## [SUPPLIED DATA]
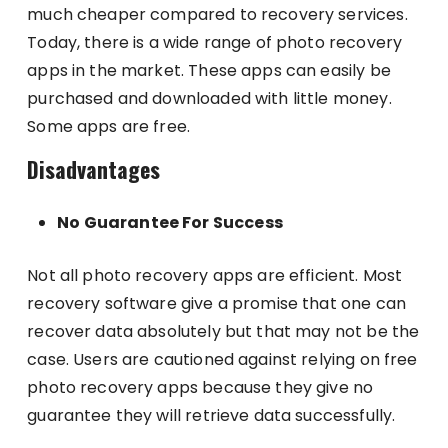
much cheaper compared to recovery services.
Today, there is a wide range of photo recovery
apps in the market. These apps can easily be
purchased and downloaded with little money.
Some apps are free.
Disadvantages
No Guarantee For Success
Not all photo recovery apps are efficient. Most
recovery software give a promise that one can
recover data absolutely but that may not be the
case. Users are cautioned against relying on free
photo recovery apps because they give no
guarantee they will retrieve data successfully.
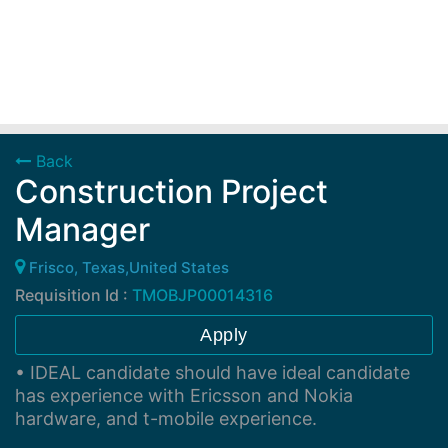
Back
Construction Project
Manager
Frisco, Texas,United States
Requisition Id :
TMOBJP00014316
Apply
• IDEAL candidate should have ideal candidate
has experience with Ericsson and Nokia
hardware, and t-mobile experience.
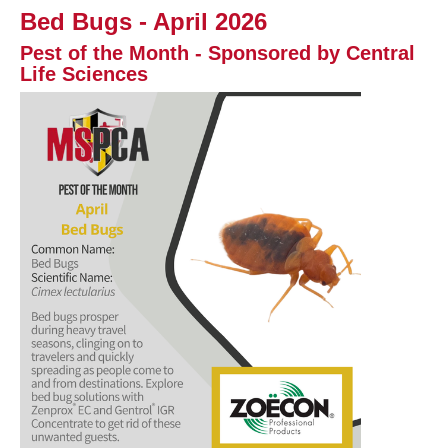
Bed Bugs - April 2026
Pest of the Month - Sponsored by Central
Life Sciences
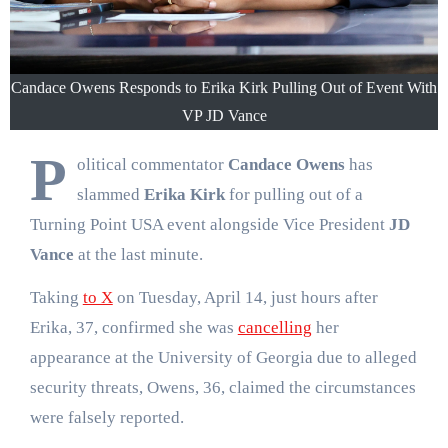
Candace Owens Responds to Erika Kirk Pulling Out of Event With
VP JD Vance
P
olitical commentator
Candace Owens
has
slammed
Erika Kirk
for pulling out of a
Turning Point USA event alongside Vice President
JD
Vance
at the last minute.
Taking
to X
on Tuesday, April 14, just hours after
Erika, 37, confirmed she was
cancelling
her
appearance at the University of Georgia due to alleged
security threats, Owens, 36, claimed the circumstances
were falsely reported.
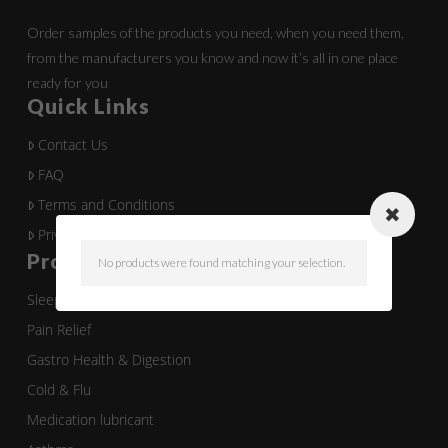
Order samples of the products you need, when you need them,
from the manufacturers you know and now it’s all in one place
ready for you
Quick Links
Contact Us
FAQ
Terms and Conditions
Privacy Policy
Product Categories
No products were found matching your selection.
Sleep
Pain Relief
Gastro Health & Digestion
Cold & Flu
Medication lubricant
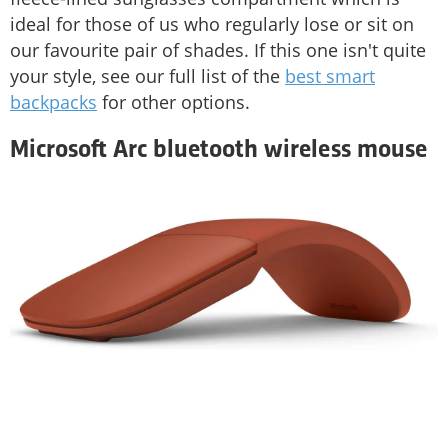
ideal for those of us who regularly lose or sit on
our favourite pair of shades. If this one isn't quite
your style, see our full list of the
best smart
backpacks
for other options.
Microsoft Arc bluetooth wireless mouse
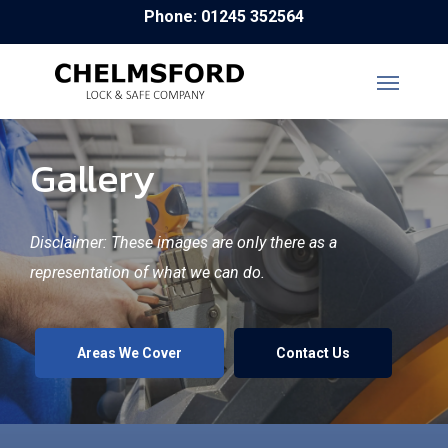
Skip
Phone: 01245 352564
to
main
content
Gallery
Disclaimer: These images are only there as a
representation of what we can do.
Areas We Cover
Contact Us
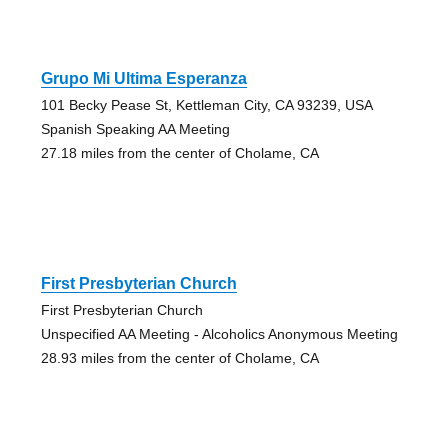
Grupo Mi Ultima Esperanza
101 Becky Pease St, Kettleman City, CA 93239, USA
Spanish Speaking AA Meeting
27.18 miles from the center of Cholame, CA
First Presbyterian Church
First Presbyterian Church
Unspecified AA Meeting - Alcoholics Anonymous Meeting
28.93 miles from the center of Cholame, CA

## [EXERCISE DIRECTIONS]
Where a line of the listing holds "your", show that line.

## [SOLVED EXERCISE]
No products were found matching your selection.
your style, see our full list of the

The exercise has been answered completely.